Julio Cesar Gomes de Almeida, ex-secretário-executivo do Ministério da Fazenda
Impacto político
A mudança de rota não traz nenhum grande impacto político porque Mantega não disse que vai desfazer o que já fez, só indicou que agora vai usar outra receita. Talvez isso indique novos estímulos para setor privado.
Mudança econômica
O governo fez o que deveria ter feito. Deu incentivos, retirou impostos. Talvez, se não tivesse estimulado o consumo, não teríamos nem "pibinho". Incentivar o investimento é o caminho certo. Mas, para isso, é preciso investimento público, que tem de ser mais forte. Como o empresariado ainda está desconfiado, cabe ao agente público romper a inércia.
Efeito financeiro
O impacto na dívida pública será palpável. E o investimento privado também vai ser desestimulado. Com a inflação acima do teto, é o mais sensato a fazer. Mas também não dá para aumentar demais o juro, a ponto de jogar pela janela o avanço nos investimentos. Temos que dar crédito a esta gestão do Banco Central que até aqui acertou mais do que errou.

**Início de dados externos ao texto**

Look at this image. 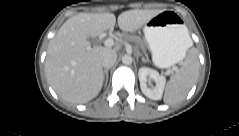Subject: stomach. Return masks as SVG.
I'll return each mask as SVG.
<instances>
[{
	"label": "stomach",
	"instance_id": "0dacf381",
	"mask_svg": "<svg viewBox=\"0 0 239 136\" xmlns=\"http://www.w3.org/2000/svg\"><path fill=\"white\" fill-rule=\"evenodd\" d=\"M143 32L153 62L159 68L182 61L190 47L187 26L174 11L165 10L154 16L144 25Z\"/></svg>",
	"mask_w": 239,
	"mask_h": 136
}]
</instances>
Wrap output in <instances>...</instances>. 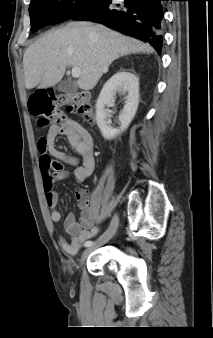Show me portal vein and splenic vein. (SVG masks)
Wrapping results in <instances>:
<instances>
[{"label": "portal vein and splenic vein", "instance_id": "1", "mask_svg": "<svg viewBox=\"0 0 213 338\" xmlns=\"http://www.w3.org/2000/svg\"><path fill=\"white\" fill-rule=\"evenodd\" d=\"M81 74V70L78 67H73L72 68V77L74 78H79Z\"/></svg>", "mask_w": 213, "mask_h": 338}]
</instances>
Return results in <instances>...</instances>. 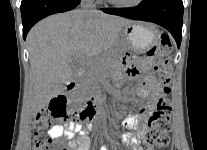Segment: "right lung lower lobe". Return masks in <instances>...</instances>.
<instances>
[{
  "instance_id": "1",
  "label": "right lung lower lobe",
  "mask_w": 207,
  "mask_h": 150,
  "mask_svg": "<svg viewBox=\"0 0 207 150\" xmlns=\"http://www.w3.org/2000/svg\"><path fill=\"white\" fill-rule=\"evenodd\" d=\"M80 0H22L21 15L23 38L30 28L42 18L60 12L74 9Z\"/></svg>"
}]
</instances>
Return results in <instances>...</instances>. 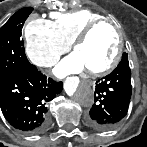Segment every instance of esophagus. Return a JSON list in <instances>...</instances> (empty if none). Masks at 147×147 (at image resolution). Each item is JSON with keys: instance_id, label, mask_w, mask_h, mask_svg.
<instances>
[{"instance_id": "esophagus-1", "label": "esophagus", "mask_w": 147, "mask_h": 147, "mask_svg": "<svg viewBox=\"0 0 147 147\" xmlns=\"http://www.w3.org/2000/svg\"><path fill=\"white\" fill-rule=\"evenodd\" d=\"M89 84H90L91 86H93V85H94V83H93L92 81H89Z\"/></svg>"}]
</instances>
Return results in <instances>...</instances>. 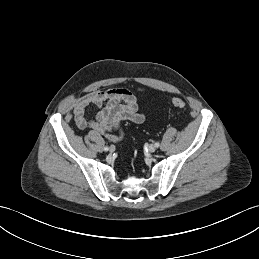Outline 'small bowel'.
<instances>
[{
    "label": "small bowel",
    "instance_id": "small-bowel-1",
    "mask_svg": "<svg viewBox=\"0 0 259 259\" xmlns=\"http://www.w3.org/2000/svg\"><path fill=\"white\" fill-rule=\"evenodd\" d=\"M93 104L100 110L94 119H88L85 111ZM73 114L80 129L90 128L108 140L119 142L124 133L121 124H141L145 114L138 111L136 96L126 88H111L86 93L73 102Z\"/></svg>",
    "mask_w": 259,
    "mask_h": 259
}]
</instances>
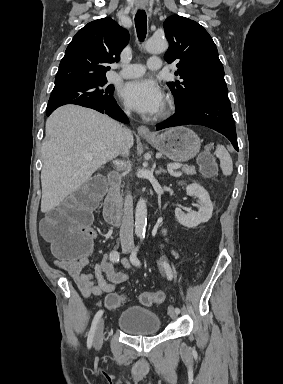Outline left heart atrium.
I'll list each match as a JSON object with an SVG mask.
<instances>
[{"mask_svg": "<svg viewBox=\"0 0 283 384\" xmlns=\"http://www.w3.org/2000/svg\"><path fill=\"white\" fill-rule=\"evenodd\" d=\"M120 96L126 104L145 115L156 114L164 103L161 89L146 79L126 83L120 91Z\"/></svg>", "mask_w": 283, "mask_h": 384, "instance_id": "39dd6f15", "label": "left heart atrium"}]
</instances>
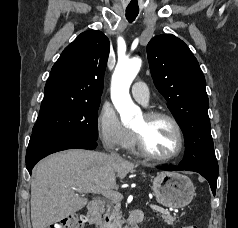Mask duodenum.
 Wrapping results in <instances>:
<instances>
[{
  "mask_svg": "<svg viewBox=\"0 0 238 228\" xmlns=\"http://www.w3.org/2000/svg\"><path fill=\"white\" fill-rule=\"evenodd\" d=\"M103 207L104 205L101 200H93L88 206L87 219L95 228H105ZM142 220L143 212L141 210H134L127 217L123 228H138V223Z\"/></svg>",
  "mask_w": 238,
  "mask_h": 228,
  "instance_id": "duodenum-1",
  "label": "duodenum"
}]
</instances>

Armando Castelar, coordenador de Economia Aplicada do Instituto Brasileiro de Economia/FGV
Impacto político
Tanto crescimento baixo quanto juro alto têm custos políticos. Mas o descontrole da inflação poderia sair mais caro. Finalmente o governo parece ter entendido que ter preços em ordem é importante para o crescimento sustentado. A inflação vai demorar um pouco a ceder, então o maior desafio será manter o níveis de emprego em alta, o que mais impacta politicamente para qualquer governo.
Mudança econômica
Haverá impacto, com certeza. Mas o que mais importa agora é o controle da inflação, como o BC mostrou ao optar pelo aumento de juro de 0,5 ponto. Mas é preciso mudanças mais drásticas para ver se o governo está mesmo se rendendo à economia clássica. É só um começo. Falta deslanchar os pacotes de privatização, fazer mudanças regulatórias e ter política fiscal mais apertada.
Efeito financeiro
Vai impactar na política expansionista do governo, que agora precisará ser mais econômico. O aumento da taxa de juro ainda não é tão significativo para as despesas públicas.
Fernando Ferrari, professor de economia da Universidade Federal do Rio Grande do Sul
Impacto político
O discurso do ministro da Fazenda pode ser visto como político, já que estamos em ano pré-eleitoral. Mas a mudança de rota está mais relacionada à credibilidade. Acho que Mantega caiu na real. Da mesma maneira que não adianta ficar dizendo todo ano que vamos ter "pibão", não pode ficar defendendo crescimento com base no consumo. Se continuasse insistindo, iria perder ainda mais crédito.
Mudança econômica
Para fazer o país crescer mais não basta trabalhar em política fiscal, cambial e monetária. É preciso criar um cenário favorável ao investimento privado, o que até agora não ocorreu. Sem dúvida, apostar em investimento é um aspecto positivo. Mas para isso é preciso reconquistar a confiança do empresariado, ter câmbio competitivo e reduzir custos de produção.
Efeito financeiro
O aumento do juro não terá impacto no PIB, ao menos este ano. Mas terá influência direta na dívida pública. Para pagar juro maior, o governo vai precisar apertar o cinto e ter um superávit primário mais robusto. E uma política fiscal mais rígida significa menos dinheiro para investimento público e para programas sociais.